A possible limitation of this study design is the sampling method. With convenience sampling the chance of selection bias is high which could have influenced the outcomes. For example, in education level a majority of the Portuguese patients had a low education level, a majority of the Italian patient had a moderate education while in the other countries the majority had a high education level. Regarding physical health, patients in Portugal were more negative giving a moderate score, while in the other countries most patients rated their physical health as good or excellent. Analysis of the total study population however showed no influence of demographic characteristics.
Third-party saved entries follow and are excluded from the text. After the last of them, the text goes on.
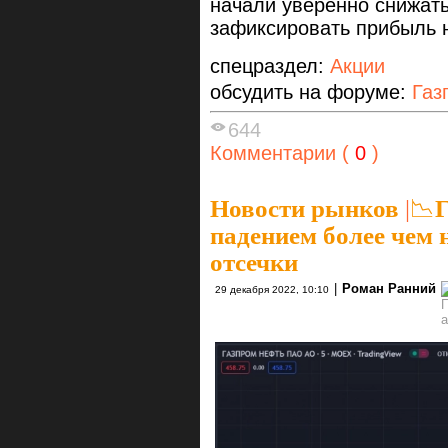
начали уверенно снижат
зафиксировать прибыль 
спецраздел:
Акции
обсудить на форуме:
Газ
644
Комментарии (
0
)
Новости рынков
|
📉
падением более чем 
отсечки
|
Роман Ранний
29 декабря 2022, 10:10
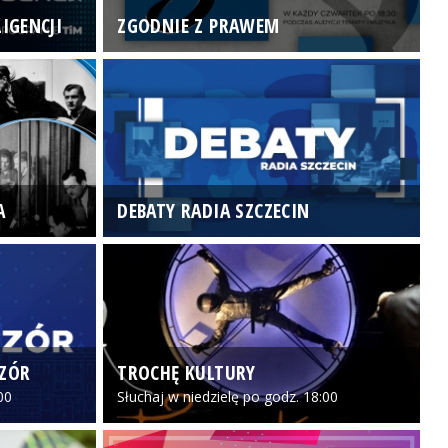
IGENCJI
ZGODNIE Z PRAWEM
N
A
DEBATY RADIA SZCZECIN
P
CZÓR
TROCHĘ KULTURY
Z
00
Słuchaj w niedzielę po godz. 18:00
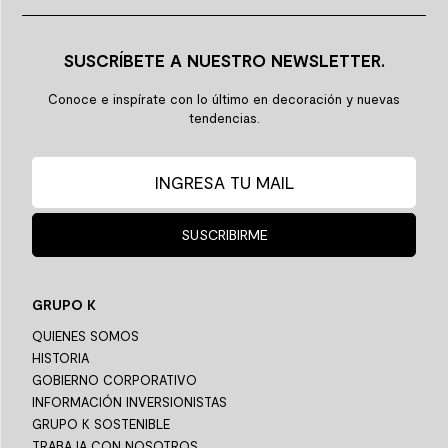
SUSCRÍBETE A NUESTRO NEWSLETTER.
Conoce e inspírate con lo último en decoración y nuevas
tendencias.
SUSCRIBIRME
GRUPO K
QUIENES SOMOS
HISTORIA
GOBIERNO CORPORATIVO
INFORMACIÓN INVERSIONISTAS
GRUPO K SOSTENIBLE
TRABAJA CON NOSOTROS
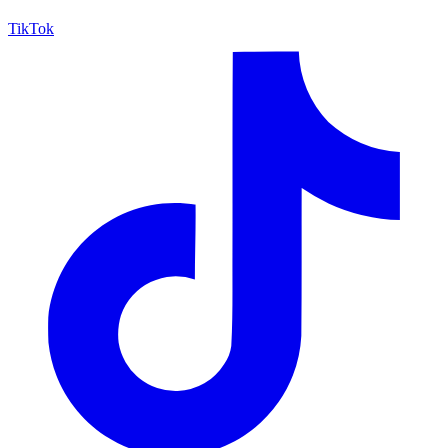
TikTok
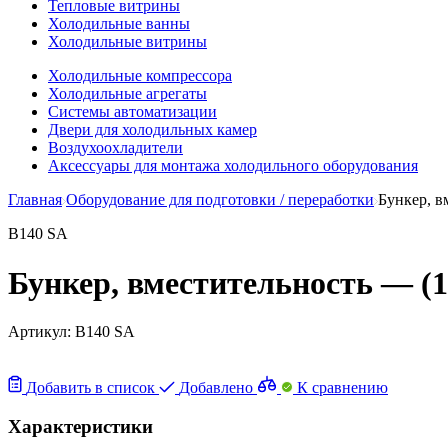
Тепловые витрины
Холодильные ванны
Холодильные витрины
Холодильные компрессора
Холодильные агрегаты
Системы автоматизации
Двери для холодильных камер
Воздухоохладители
Аксессуары для монтажа холодильного оборудования
Главная
Оборудование для подготовки / переработки
Бункер, в
B140 SA
Бункер, вместительность — (1
Артикул:
B140 SA
Добавить в список
Добавлено
К сравнению
Характеристики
The real value of these studies lies in their use to stimulate quality improvements. Even though the centers studied are not necessarily representative of all cancer centers in the study countries, the results indicate areas of improvement and might provide evidence about how organizations and providers could meet patients’ needs more effectively.

Conclusions

To our knowledge, the questionnaire used in this study is the first that measures the experiences and satisfaction of cancer patients with care provided by cancer centers in Europe. Our results show that patient satisfaction is scored significantly different between countries. We showed that differences exist in experiences and satisfaction between people with different characteristics such as activation levels. After testing for discriminatory power our questionnaire can be used Europe-wide to measure quality of cancer care from the patient perspective and to identify differences in the experiences of patients in different hospitals. This ECCQI is a first step towards the international comparison of patient experience and satisfaction, which could enable healthcare providers and policy makers to improve the quality of cancer care.